A segmentation fault in Unix-like operating systems is the same as a memory access error in Windows-like operating systems. The basic idea is that your program has tried to read/write data from/to a part of the computer’s memory that the program has not been granted access to.

Debugging a segmentation fault involves identifying the statement(s) of the program which has this behavior. There are three main strategies that I use to identify the bad line. I’m listing them from easier to do and least powerful, to harder to do and most powerful.

1- “Print debugging”. Put output statements in your code. The idea is to get an output statement that occurs immediately before the bad line, so you see the output when the program runs, and an output statement write after the bad line, so you don’t see it when the program runs, because the segmentation fault stops execution. Putting an output statement between every pair of lines in the program is not desirable. Especially since you have to remove them (or comment them out) when debugging has finished.

I use a binary search strategy. Put an output statement at the beginning of the program, one at the end, and one in the middle. Build and run the program. After the segmentation fault occurs, observe the last statement in the output, and the first statement that isn’t in the output. Put another output statement half-way between these statements. Repeat until only one line can be blamed. Now, fix that line. This usually involves adding some more information to the debugging output statement, such as the .size() of a vector, the value of the index being used, etc., to understand how and why the index is out of range.

2- “Memory checker”. Use a program to analyze your program as it runs. This memory checking program can watch for questionable and invalid memory usage, reporting all cases through its output. For example, I use the valgrind program. You use this by running valgrind and telling it to run your program. If you’re doing unit tests from CodeGrinder, try “make valgrind” instead of “make test”. This will run the unit test program, using valgrind, and report valgrind’s findings. Start with the first reported anomaly, understand it, and fix it. Then, build and run again. Repeat until valgrind doesn’t report any anomalies. As with print debugging, you may add output statements immediately before the line that is producing the error to understand the relevant data values to fix the problem.

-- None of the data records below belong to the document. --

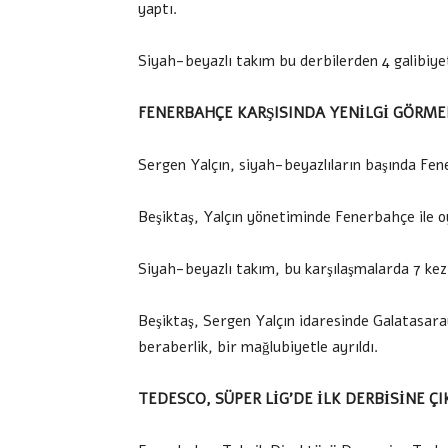
yaptı.
Siyah-beyazlı takım bu derbilerden 4 galibiyet
FENERBAHÇE KARŞISINDA YENİLGİ GÖRME
Sergen Yalçın, siyah-beyazlıların başında Fe
Beşiktaş, Yalçın yönetiminde Fenerbahçe ile o
Siyah-beyazlı takım, bu karşılaşmalarda 7 kez 
Beşiktaş, Sergen Yalçın idaresinde Galatasara
beraberlik, bir mağlubiyetle ayrıldı.
TEDESCO, SÜPER LİG’DE İLK DERBİSİNE Ç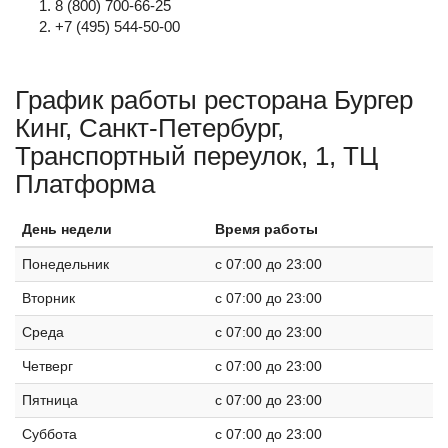
8 (800) 700-66-25
+7 (495) 544-50-00
График работы ресторана Бургер
Кинг, Санкт-Петербург,
Транспортный переулок, 1, ТЦ
Платформа
День недели
Время работы
Понедельник
c 07:00 до 23:00
Вторник
c 07:00 до 23:00
Среда
c 07:00 до 23:00
Четверг
c 07:00 до 23:00
Пятница
c 07:00 до 23:00
Суббота
c 07:00 до 23:00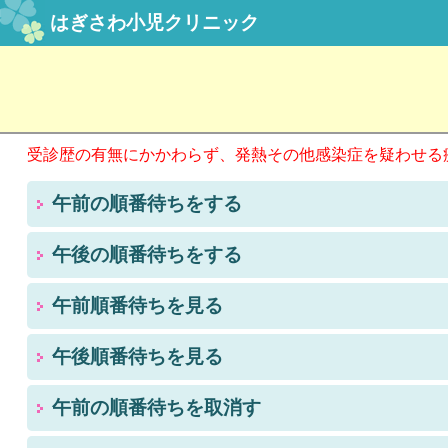
はぎさわ小児クリニック
受診歴の有無にかかわらず、発熱その他感染症を疑わせる
午前の順番待ちをする
午後の順番待ちをする
午前順番待ちを見る
午後順番待ちを見る
午前の順番待ちを取消す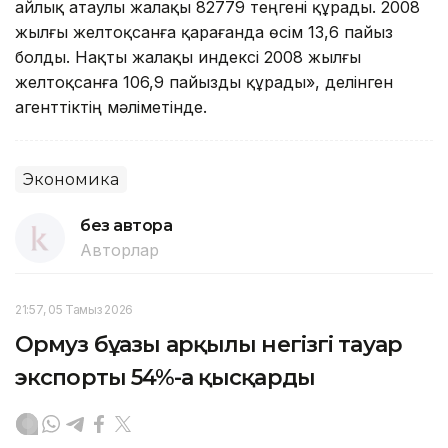
айлық атаулы жалақы 82779 теңгені құрады. 2008
жылғы желтоқсанға қарағанда өсім 13,6 пайыз
болды. Нақты жалақы индексі 2008 жылғы
желтоқсанға 106,9 пайызды құрады», делінген
агенттіктің мәліметінде.
Экономика
без автора
Авторлар
21:57, 05 Тамыз 2026
Ормуз бұғазы арқылы негізгі тауар
экспорты 54%-ға қысқарды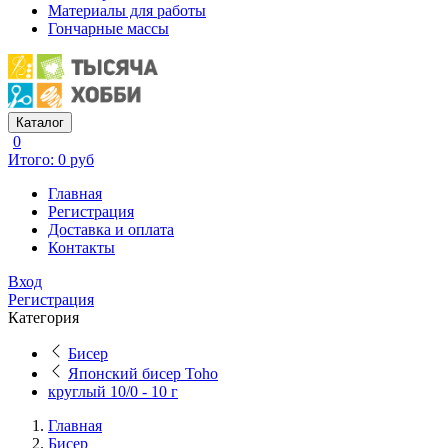
Материалы для работы
Гончарные массы
Каталог
0
Итого: 0 руб
Главная
Регистрация
Доставка и оплата
Контакты
Вход
Регистрация
Категория
Бисер
Японский бисер Toho
круглый 10/0 - 10 г
Главная
Бисер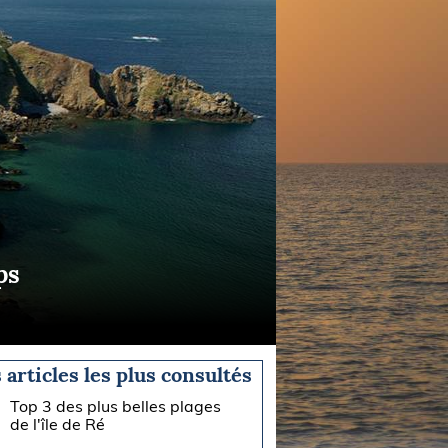
ps
 articles les plus consultés
Top 3 des plus belles plages
de l'île de Ré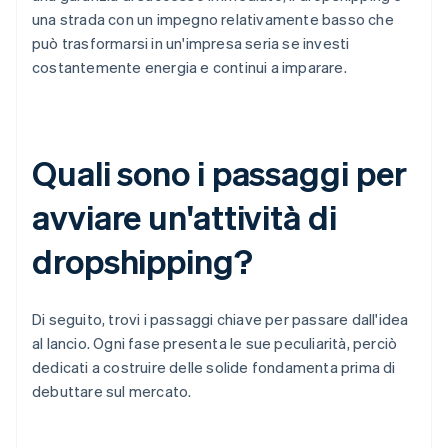
una strada con un impegno relativamente basso che
può trasformarsi in un'impresa seria se investi
costantemente energia e continui a imparare.
Quali sono i passaggi per
avviare un'attività di
dropshipping?
Di seguito, trovi i passaggi chiave per passare dall'idea
al lancio. Ogni fase presenta le sue peculiarità, perciò
dedicati a costruire delle solide fondamenta prima di
debuttare sul mercato.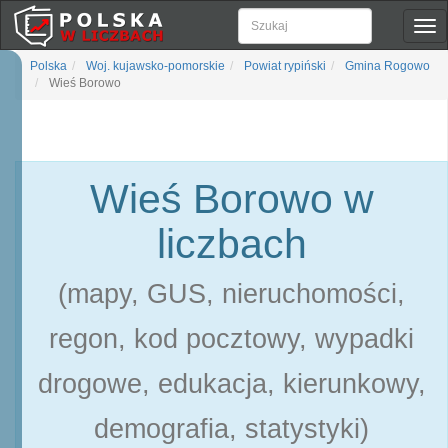
Pok
naw
Polska
Woj. kujawsko-pomorskie
Powiat rypiński
Gmina Rogowo
Wieś Borowo
Wieś Borowo w
liczbach
(mapy, GUS, nieruchomości,
regon, kod pocztowy, wypadki
drogowe, edukacja, kierunkowy,
demografia, statystyki)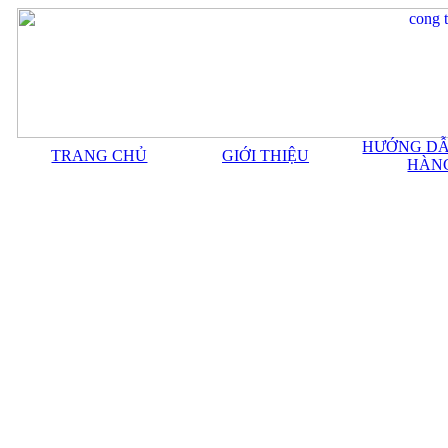
HƯỚNG DẪ
TRANG CHỦ
GIỚI THIỆU
HÀN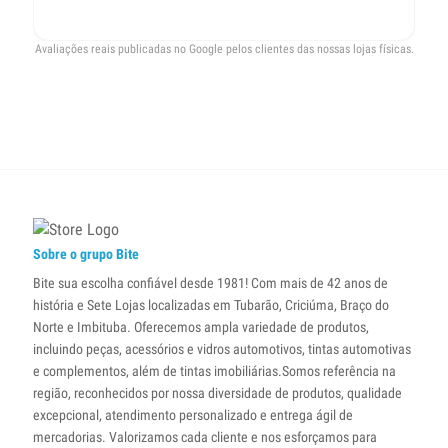
Avaliações reais publicadas no Google pelos clientes das nossas lojas físicas.
Sobre o grupo Bite
Bite sua escolha confiável desde 1981! Com mais de 42 anos de
história e Sete Lojas localizadas em Tubarão, Criciúma, Braço do
Norte e Imbituba. Oferecemos ampla variedade de produtos,
incluindo peças, acessórios e vidros automotivos, tintas automotivas
e complementos, além de tintas imobiliárias.Somos referência na
região, reconhecidos por nossa diversidade de produtos, qualidade
excepcional, atendimento personalizado e entrega ágil de
mercadorias. Valorizamos cada cliente e nos esforçamos para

3- “Debugger”. Use a debugger program to analyze your program as it runs. A debugger is a program that can run your program one step at a time, or more, depending on your ability to communicate your desires to the debugger. The debugger can show you the value of any variable as you go. No need to add debugging output statements, just to remove them later. The downside, is that you need to learn how to use the debugger correctly to get the information and behavior you need. CS2810 students often use the debugger for their assembly programs. It would be a waste not to use debugger skills on your C++ programs too.

As stated earlier, the reason for a segmentation fault is invalid memory access by your program. Early in learning C++, the most common way to do this is by using invalid indexes into a vector, string, array, or any other sequential data type with integer indexes. The desired debugging information is 1) the actual index value by displaying it (don’t trust what you think it should be, actually observe it), and 2) the actual size of the object you are indexing into (again, don’t trust what you think, find the actual value).

A segmentation fault may occur when calling class methods, if the object is not actually a valid object.

Once the problem is identified, it may be that code has to change in a different part of the program to make the data structure be correctly sized, or to make the index be correctly calculated.